I have a sorted (Mongodb) collection of objects:
{"_id": ObjectId(...), "person": "Homer", "order": 1},
{"_id": ObjectId(...), "person": "Marge", "order": 2}
I would like to prepend, append or insert between two objects another object. I’ve tried this using float numbers like this:
{"_id": ObjectId(...), "person": "Homer", "order": 1},
{"_id": ObjectId(...), "person": "Bart", "order": 1.5},
{"_id": ObjectId(...), "person": "Marge", "order": 2}
Order value is the arithmetic mean of fields order in the previous and the next object. It works works as long as numbers don’t look like 1.9999999. Then it is rounded to 2 and the collection isn’t sorted.

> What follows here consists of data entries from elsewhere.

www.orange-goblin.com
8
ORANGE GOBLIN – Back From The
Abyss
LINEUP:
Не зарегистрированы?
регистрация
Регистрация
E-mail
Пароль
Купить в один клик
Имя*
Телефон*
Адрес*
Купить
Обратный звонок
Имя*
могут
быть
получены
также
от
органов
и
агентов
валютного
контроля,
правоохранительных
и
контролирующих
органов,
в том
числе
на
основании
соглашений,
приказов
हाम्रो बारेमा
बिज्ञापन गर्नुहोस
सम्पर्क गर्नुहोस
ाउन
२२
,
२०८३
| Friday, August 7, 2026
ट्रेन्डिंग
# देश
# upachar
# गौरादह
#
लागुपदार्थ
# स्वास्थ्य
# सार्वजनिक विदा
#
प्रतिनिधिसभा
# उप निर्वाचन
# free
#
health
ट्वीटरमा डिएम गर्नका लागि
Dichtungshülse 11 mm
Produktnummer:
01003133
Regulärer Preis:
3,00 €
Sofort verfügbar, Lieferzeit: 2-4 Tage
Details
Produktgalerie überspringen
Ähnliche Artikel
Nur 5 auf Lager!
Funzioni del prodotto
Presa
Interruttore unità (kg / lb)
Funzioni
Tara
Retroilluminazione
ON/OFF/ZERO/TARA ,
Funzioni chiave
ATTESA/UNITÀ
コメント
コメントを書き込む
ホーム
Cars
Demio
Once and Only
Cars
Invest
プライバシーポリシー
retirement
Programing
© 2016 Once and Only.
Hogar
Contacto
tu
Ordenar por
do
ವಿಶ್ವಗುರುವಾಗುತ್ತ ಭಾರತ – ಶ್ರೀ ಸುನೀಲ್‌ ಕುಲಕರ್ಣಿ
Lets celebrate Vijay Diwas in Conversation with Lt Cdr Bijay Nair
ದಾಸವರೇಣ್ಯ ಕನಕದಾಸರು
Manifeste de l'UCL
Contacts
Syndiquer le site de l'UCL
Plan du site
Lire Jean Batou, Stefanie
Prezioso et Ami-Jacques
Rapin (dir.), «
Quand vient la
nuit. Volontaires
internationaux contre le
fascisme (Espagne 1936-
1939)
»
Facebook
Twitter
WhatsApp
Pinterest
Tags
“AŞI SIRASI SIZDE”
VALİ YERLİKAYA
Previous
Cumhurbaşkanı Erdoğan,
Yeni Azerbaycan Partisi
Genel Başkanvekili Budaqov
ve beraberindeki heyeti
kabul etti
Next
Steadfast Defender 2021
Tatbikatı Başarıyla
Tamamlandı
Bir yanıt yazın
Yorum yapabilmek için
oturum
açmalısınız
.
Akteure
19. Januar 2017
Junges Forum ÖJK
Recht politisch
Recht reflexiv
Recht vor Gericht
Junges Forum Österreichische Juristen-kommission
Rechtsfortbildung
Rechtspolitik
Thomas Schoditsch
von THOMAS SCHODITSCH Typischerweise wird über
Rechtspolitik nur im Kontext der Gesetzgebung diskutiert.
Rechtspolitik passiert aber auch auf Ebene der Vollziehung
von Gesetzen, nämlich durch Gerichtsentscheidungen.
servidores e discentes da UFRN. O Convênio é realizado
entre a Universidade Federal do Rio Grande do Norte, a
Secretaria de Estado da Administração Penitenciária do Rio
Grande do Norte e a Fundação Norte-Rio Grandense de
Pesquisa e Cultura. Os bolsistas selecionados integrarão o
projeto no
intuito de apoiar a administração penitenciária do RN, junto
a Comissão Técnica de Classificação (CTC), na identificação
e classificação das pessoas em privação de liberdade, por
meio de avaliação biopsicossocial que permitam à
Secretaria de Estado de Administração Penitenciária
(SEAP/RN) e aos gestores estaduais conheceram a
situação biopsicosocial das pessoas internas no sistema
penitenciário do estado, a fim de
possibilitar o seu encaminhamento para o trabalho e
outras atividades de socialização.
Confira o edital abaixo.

I could use integers in this way:
{"_id": ObjectId(...), "person": "Homer", "order": 1},
{"_id": ObjectId(...), "person": "Bart", "order": 2},
{"_id": ObjectId(...), "person": "Marge", "order": 3}
but it means the need to modify the other objects and I would rather avoid that.
I thought about using Strings and lexical sorting to prevent order:
{"_id": ObjectId(...), "person": "Homer", "order": aa},
{"_id": ObjectId(...), "person": "Bart", "order": ab},
{"_id": ObjectId(...), "person": "Marge", "order": bb}
but it seems difficult to implement. Is there any easier way to do it?
I think that the floats approach makes the most sense.
Assuming that you start off with all locations as integers, it would take a lot of swaps until you run into precision problems.
I suggest that whenever you change the “order” of an item, see if it’s too close to one of its neighbors. If it is, reassign the values of all of the objects (so they are all integers again).
If you set a limit of |x-y| >= 2**(-50), which is fine since python keeps 53 precision bits for floats, it will take at least 50 unlucky swaps before you need to reassign the orders.
Edit: I just saw that you didn’t ask about Python specifically. Replace the precision with whatever makes sense for your system.